Dans plusieurs articles, je vous ai parlé du matriarcat, de la couvade , du mariage, du droit 

d'aînesse, et la puissance paternelle au Pays Basque, avant 1789, voici aujourd'hui la suite de la 

puissance paternelle.






Voici ce que rapporta Etienne Ritou, dans son livre :



"IV.  La Puissance Paternelle.



Cette immense latitude que donne la coutume aux enfants pour se marier contre le gré de leurs parents est une preuve de la faiblesse de la puissance paternelle dans le pays basque. Avant de songer à organiser solidement la famille par l'établissement d'une hiérarchie rigoureuse, la coutume s'est avant tout préoccupée d'assurer la propagation des familles et, pour cela, de donner une certaine liberté aux enfants.



Mais elle ne s'en tient pas encore aux dispositions que nous venons de parcourir. S'inspirant toujours du même principe, le droit coutumier accorde des droits importants à l'aîné qui, ayant atteint sa majorité matrimoniale, se marie contre le gré de ses parents. Le cas échéant, la coutume de Soule prévoit une double hypothèse.
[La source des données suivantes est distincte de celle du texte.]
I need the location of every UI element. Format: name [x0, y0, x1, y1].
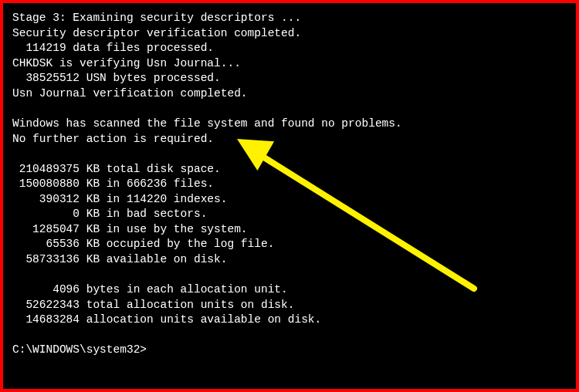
terminal-output: Stage 3: Examining security descriptors …: [12, 11, 567, 358]
terminal-line: 150080880 KB in 666236 files.: [12, 177, 567, 192]
terminal-line: 4096 bytes in each allocation unit.: [12, 282, 567, 298]
terminal-line: No further action is required.: [12, 132, 567, 147]
terminal-line: Stage 3: Examining security descriptors …: [12, 11, 567, 26]
terminal-line: 38525512 USN bytes processed.: [12, 71, 567, 86]
terminal-line: 52622343 total allocation units on disk.: [12, 298, 567, 313]
terminal-line: 14683284 allocation units available on d…: [12, 313, 567, 328]
terminal-line: 1285047 KB in use by the system.: [12, 222, 567, 238]
terminal-line: 65536 KB occupied by the log file.: [12, 237, 567, 252]
terminal-line: C:\WINDOWS\system32>: [12, 343, 567, 358]
terminal-line: 210489375 KB total disk space.: [12, 162, 567, 177]
terminal-line: [12, 147, 567, 162]
terminal-line: [12, 101, 567, 117]
terminal-line: 114219 data files processed.: [12, 41, 567, 56]
terminal-line: Security descriptor verification complet…: [12, 26, 567, 42]
terminal-line: 58733136 KB available on disk.: [12, 252, 567, 268]
terminal-line: [12, 328, 567, 343]
terminal-line: Windows has scanned the file system and …: [12, 117, 567, 132]
terminal-line: 0 KB in bad sectors.: [12, 207, 567, 222]
terminal-line: Usn Journal verification completed.: [12, 86, 567, 102]
terminal-line: 390312 KB in 114220 indexes.: [12, 192, 567, 208]
terminal-line: [12, 268, 567, 283]
terminal-line: CHKDSK is verifying Usn Journal...: [12, 56, 567, 72]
a.) L'enfant en question "primogenit ou primogenite" dit la coutume "se maride et pren molher sens dot". Si l'enfant épouse une femme qui ne lui apporte pas de dot, la coutume n'édicte aucune disposition particulière.
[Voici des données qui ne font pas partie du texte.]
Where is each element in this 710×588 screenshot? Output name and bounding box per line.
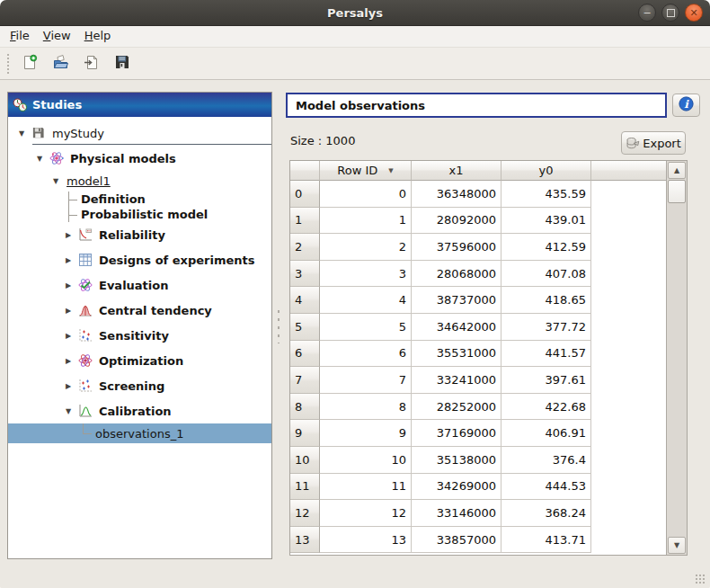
- row-header[interactable]: 5: [290, 314, 320, 341]
- cell-row-id[interactable]: 0: [320, 181, 412, 208]
- tree-item-physical-models[interactable]: ▼Physical models: [8, 147, 271, 170]
- column-header-row-id[interactable]: Row ID▼: [320, 161, 412, 181]
- cell-y0[interactable]: 406.91: [501, 420, 591, 447]
- row-header[interactable]: 11: [290, 474, 320, 501]
- cell-x1[interactable]: 35531000: [412, 341, 501, 368]
- row-header[interactable]: 10: [290, 447, 320, 474]
- scrollbar-track[interactable]: [667, 203, 687, 536]
- row-header[interactable]: 12: [290, 500, 320, 527]
- tree-item-model1[interactable]: ▼model1: [8, 170, 271, 192]
- row-header[interactable]: 4: [290, 287, 320, 314]
- export-button[interactable]: Export: [621, 131, 686, 155]
- cell-x1[interactable]: 28092000: [412, 208, 501, 235]
- cell-y0[interactable]: 376.4: [501, 447, 591, 474]
- tree-item-probabilistic-model[interactable]: Probabilistic model: [8, 207, 271, 222]
- row-header[interactable]: 2: [290, 234, 320, 261]
- scroll-up-button[interactable]: ▲: [668, 162, 686, 179]
- tree-item-sensitivity[interactable]: ▶Sensitivity: [8, 323, 271, 348]
- close-button[interactable]: ✕: [685, 4, 703, 22]
- resize-grip[interactable]: [695, 574, 706, 584]
- info-button[interactable]: i: [672, 94, 700, 117]
- cell-x1[interactable]: 37596000: [412, 234, 501, 261]
- splitter-handle[interactable]: [275, 307, 282, 343]
- cell-row-id[interactable]: 9: [320, 420, 412, 447]
- cell-y0[interactable]: 412.59: [501, 234, 591, 261]
- cell-row-id[interactable]: 7: [320, 367, 412, 394]
- tree-item-evaluation[interactable]: ▶Evaluation: [8, 272, 271, 298]
- scroll-down-button[interactable]: ▼: [668, 537, 686, 554]
- cell-y0[interactable]: 418.65: [501, 287, 591, 314]
- tree-item-definition[interactable]: Definition: [8, 192, 271, 207]
- cell-x1[interactable]: 34269000: [412, 474, 501, 501]
- tree-item-optimization[interactable]: ▶Optimization: [8, 348, 271, 373]
- tree-item-calibration[interactable]: ▼Calibration: [8, 398, 271, 423]
- row-header[interactable]: 8: [290, 394, 320, 421]
- tree-item-observations-1[interactable]: observations_1: [8, 423, 271, 443]
- expand-arrow-icon[interactable]: ▶: [66, 231, 78, 239]
- expand-arrow-icon[interactable]: ▶: [66, 357, 78, 365]
- tree-item-screening[interactable]: ▶Screening: [8, 373, 271, 398]
- cell-y0[interactable]: 441.57: [501, 341, 591, 368]
- toolbar-drag-handle[interactable]: [6, 53, 11, 75]
- cell-row-id[interactable]: 12: [320, 500, 412, 527]
- expand-arrow-icon[interactable]: ▶: [66, 256, 78, 264]
- collapse-arrow-icon[interactable]: ▼: [19, 129, 31, 138]
- cell-x1[interactable]: 34642000: [412, 314, 501, 341]
- row-header[interactable]: 9: [290, 420, 320, 447]
- menu-help[interactable]: Help: [84, 26, 120, 47]
- expand-arrow-icon[interactable]: ▶: [66, 281, 78, 290]
- cell-row-id[interactable]: 1: [320, 208, 412, 235]
- expand-arrow-icon[interactable]: ▶: [66, 307, 78, 315]
- row-header[interactable]: 7: [290, 367, 320, 394]
- table-corner-header[interactable]: [290, 161, 320, 181]
- cell-y0[interactable]: 435.59: [501, 181, 591, 208]
- cell-y0[interactable]: 439.01: [501, 208, 591, 235]
- row-header[interactable]: 6: [290, 341, 320, 368]
- cell-x1[interactable]: 37169000: [412, 420, 501, 447]
- cell-row-id[interactable]: 3: [320, 261, 412, 288]
- cell-x1[interactable]: 33857000: [412, 527, 501, 554]
- cell-y0[interactable]: 368.24: [501, 500, 591, 527]
- cell-y0[interactable]: 413.71: [501, 527, 591, 554]
- cell-x1[interactable]: 35138000: [412, 447, 501, 474]
- row-header[interactable]: 13: [290, 527, 320, 554]
- cell-x1[interactable]: 38737000: [412, 287, 501, 314]
- new-study-button[interactable]: [16, 50, 44, 76]
- tree-item-mystudy[interactable]: ▼myStudy: [8, 121, 271, 145]
- cell-row-id[interactable]: 4: [320, 287, 412, 314]
- scrollbar-thumb[interactable]: [668, 180, 686, 203]
- cell-row-id[interactable]: 13: [320, 527, 412, 554]
- cell-row-id[interactable]: 8: [320, 394, 412, 421]
- cell-row-id[interactable]: 6: [320, 341, 412, 368]
- cell-row-id[interactable]: 10: [320, 447, 412, 474]
- menu-view[interactable]: View: [42, 26, 79, 47]
- import-python-script-button[interactable]: [77, 50, 105, 76]
- collapse-arrow-icon[interactable]: ▼: [66, 407, 78, 415]
- cell-x1[interactable]: 28068000: [412, 261, 501, 288]
- row-header[interactable]: 3: [290, 261, 320, 288]
- menu-file[interactable]: File: [9, 26, 38, 47]
- cell-row-id[interactable]: 5: [320, 314, 412, 341]
- expand-arrow-icon[interactable]: ▶: [66, 382, 78, 390]
- cell-y0[interactable]: 397.61: [501, 367, 591, 394]
- cell-x1[interactable]: 33146000: [412, 500, 501, 527]
- collapse-arrow-icon[interactable]: ▼: [37, 155, 49, 163]
- cell-x1[interactable]: 28252000: [412, 394, 501, 421]
- open-study-button[interactable]: [47, 50, 75, 76]
- title-bar[interactable]: Persalys −✕: [0, 0, 710, 26]
- cell-y0[interactable]: 422.68: [501, 394, 591, 421]
- tree-item-reliability[interactable]: ▶Reliability: [8, 222, 271, 247]
- column-header-x1[interactable]: x1: [412, 161, 501, 181]
- vertical-scrollbar[interactable]: ▲ ▼: [666, 161, 687, 555]
- cell-x1[interactable]: 33241000: [412, 367, 501, 394]
- cell-y0[interactable]: 444.53: [501, 474, 591, 501]
- row-header[interactable]: 0: [290, 181, 320, 208]
- cell-y0[interactable]: 377.72: [501, 314, 591, 341]
- collapse-arrow-icon[interactable]: ▼: [53, 177, 66, 185]
- cell-y0[interactable]: 407.08: [501, 261, 591, 288]
- row-header[interactable]: 1: [290, 208, 320, 235]
- column-header-y0[interactable]: y0: [501, 161, 591, 181]
- tree-item-central-tendency[interactable]: ▶Central tendency: [8, 298, 271, 323]
- minimize-button[interactable]: −: [638, 4, 656, 22]
- save-study-button[interactable]: [108, 50, 136, 76]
b.) Mais si l'époux adventice apporte une dot, la coutume nous dit que cette dot doit être remise à l'ascendant dont le consentement eût été requis si l'enfant n'avait pas atteint sa majorité matrimoniale. Moyennant cette remise, l'aîné qui s'est marié sans le consentement de ses parents peut exiger du chef de famille le partage des biens de lignée. C'est là une disposition exorbitante du droit coutumier basque, et on ne peut s'empêcher de remarquer avec Cordier que la coutume consacre de la sorte en faveur de l'aîné un droit "peu respectueux, désagréable, insupportable même ; car, dans le partage, s'il n'y a qu'une maison, la maison se divise en deux pour l'habitation, et le jeune ménage qui d'autorité s'installe près de l'ancien, peut amener avec lui la discorde". La coutume va plus loin : si du vieux ménage il ne reste qu'un parent et qu'il gère mal la portion conservée par lui dans le partage, les enfants ont le droit de la lui retirer et de la joindre à la leur, à condition toutefois d'entretenir à leurs frais le parent ainsi privé de sa part. Ce droit est d'ailleurs réciproque et peut aussi s'exercer au préjudice des enfants, s'ils administrent mal la portion qui leur est échue. Tout en consacrant au profit de l'aîné un droit de coseigneurie, qui s'exerce dans les mêmes conditions, le for de Basse-Navarre nous donne des renseignements particuliers sur le mode de procéder aux partages (Basse-Navarre, XXIV, 8).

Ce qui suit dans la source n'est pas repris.